He was awakened by thunder.
"They got it wrong again," was his first thought as Baker of Charlotte pulled himself out of bed and started for a shower. "It was supposed to snow, but we get a thunderstorm."
Then he looked out his bedroom window.
"It was white -- everywhere," he said. "My apologies to the weather man. I thought I was dreaming. It just seemed so out of place."
Baker wasn't dreaming. He'd experienced convective snow, or more generically, a thundersnow. One Charlottean referred to it as a "snunderstorm" -- a rare occurrence in these parts but not unheard of.
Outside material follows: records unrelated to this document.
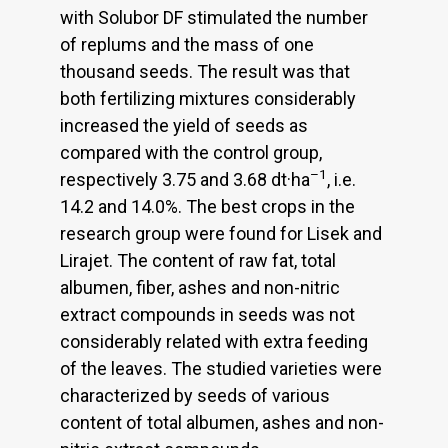
with Solubor DF stimulated the number
of replums and the mass of one
thousand seeds. The result was that
both fertilizing mixtures considerably
increased the yield of seeds as
compared with the control group,
–1
respectively 3.75 and 3.68 dt·ha
, i.e.
14.2 and 14.0%. The best crops in the
research group were found for Lisek and
Lirajet. The content of raw fat, total
albumen, fiber, ashes and non-nitric
extract compounds in seeds was not
considerably related with extra feeding
of the leaves. The studied varieties were
characterized by seeds of various
content of total albumen, ashes and non-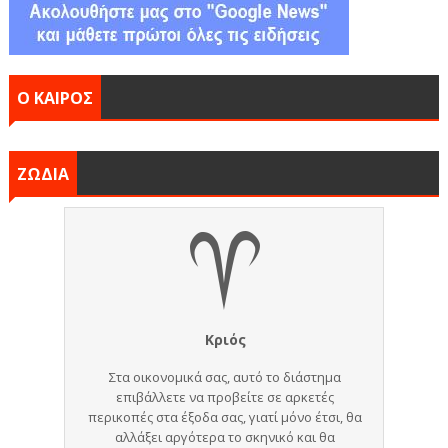
Ο ΚΑΙΡΟΣ
ΖΩΔΙΑ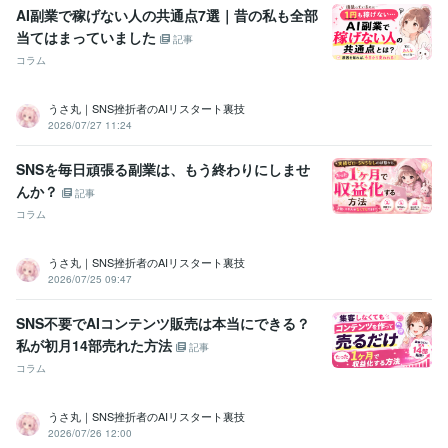
AI副業で稼げない人の共通点7選｜昔の私も全部
当てはまっていました
記事
コラム
うさ丸｜SNS挫折者のAIリスタート裏技
2026/07/27 11:24
SNSを毎日頑張る副業は、もう終わりにしませ
んか？
記事
コラム
うさ丸｜SNS挫折者のAIリスタート裏技
2026/07/25 09:47
SNS不要でAIコンテンツ販売は本当にできる？
私が初月14部売れた方法
記事
コラム
うさ丸｜SNS挫折者のAIリスタート裏技
2026/07/26 12:00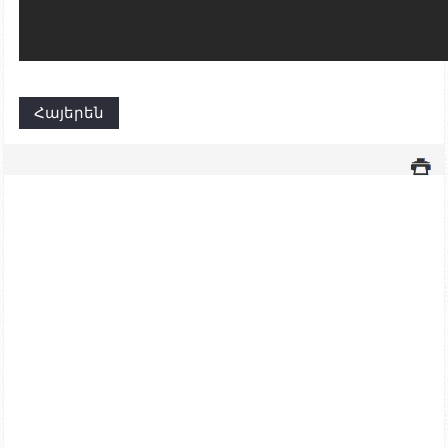
Հայերեն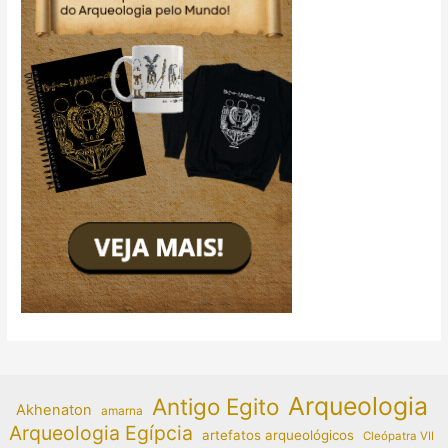
Arqueologia
Antigo Egito
Akhenaton
amarna
Arqueologia Egípcia
artefatos arqueológicos
Cleópatra VII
Typically, thunder is associated with heavy snows.
Many more Carolinians were just as perplexed.
Thundersnows are more common around the Great Lakes and in western cities such as Salt Lake City, said Patrick Market, an atmospheric science professor at the University of Missouri who studies thundersnows as a forecasting tool.
"Those people who heard it in Charlotte are not crazy," Market said. "In the grand scheme of things, thundersnows are rare, but we think they've probably been underreported, too.
"In most places, people just aren't positive about what they're hearing."
The thunder, he said, is produced primarily from cloud-to-could strikes of lightning, generated by instability in the atmosphere from cold, moist air being lifted into the snowstorm and mingling with much colder air.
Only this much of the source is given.